▶ _Exercise description_:
All lines in the data below carrying the string "Renault" are to be located and copied.

- Opening Delimiter -

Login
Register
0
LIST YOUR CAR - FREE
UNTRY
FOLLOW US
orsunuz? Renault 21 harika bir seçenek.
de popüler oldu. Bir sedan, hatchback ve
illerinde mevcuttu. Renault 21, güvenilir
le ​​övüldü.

- Closing Delimiter -

▶ _Expected answer_:
orsunuz? Renault 21 harika bir seçenek.
illerinde mevcuttu. Renault 21, güvenilir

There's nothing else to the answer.